How (not?) to clean your ear with a bobby pin (Updated)

(UPDATE: Click here for comments about the dangers of cleaning your ears with any kind of pick, provided by otolaryngologist Grant S. Hamilton III M.D. -- Mark)

After reading my recent posts about ear cleaning in Asia, Zee says:

bobby pin It's not just an Eastern thing. I'm Black and my parents are from the South (Mom St. Louis; Dad, Alabama); they taught all of us kids how to clean our ears from the time we were toddlers. (Well, actually they cleaned them until we were old enough to do it ourselves). We use a plain black bobbypin and it's true what they say: once you go black, you'll never go back. ;)

Stay away from the gold and decorative bobbypins, they're too big to comfortably insert in your ears and the experience will not be pleasant. Sterilize your tool with some soap and hot water, rinse it, dry it off, and insert into your ear.

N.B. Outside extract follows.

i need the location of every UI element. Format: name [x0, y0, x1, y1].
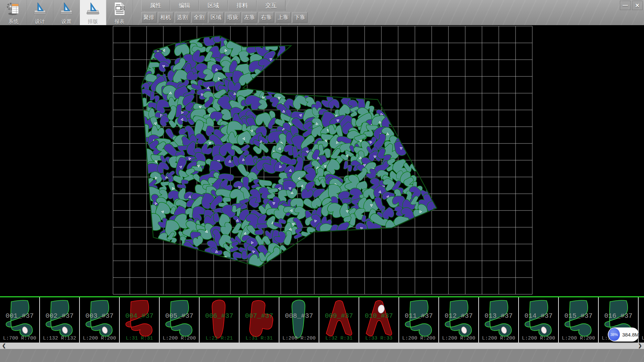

Gingerly work your way from the outer ear to the inside scooping out small bits of wax as you go. Wipe the wax on a nearby kleenex or sibling and continue until you've reached as far as you can comfortably go. Some tips:

1. The first time you clean your ears, you may start to cough as you get deeper inside. This is common and nothing to worry about; just be prepared so you can either stop moving or quickly take out the hairpin so you don't inadvertently jab yourself.

2. Never clean your ears if there are sick people around you; the waxy buildup actually protects you from their cooties. No kidding! I can't tell you how many times I've been perfectly healthy only to get the flu from somebody at work shortly after cleaning my ears. This goes for allergies, too; wait for the pollen to die down before cleaning your ears or you will suffer more than usual.

3. Never clean your ears on a bed. Murphy's Law dictates that once you've gone in good and deep, some fool will take the opportunity to dive bomb the mattress and assist you in your quest to puncture your eardrum.

4. Don't clean your ears too often or you risk irritating the inner ear and causing an infection. As with all other pleasurable pursuits, moderation is key. Once every week or two is plenty.

5. Have a friend with a videocamera nearby the first time you clean your ears. It will undoubtly be a memorable event. The first time I cleaned my boyfriend's ears, I pulled out a massive inch and a half blob of dark black wax; it was the exact size and shape of his ear canal! I nearly fainted from shock. He said he actually felt suction when I removed those wax plugs and his hearing improved dramatically.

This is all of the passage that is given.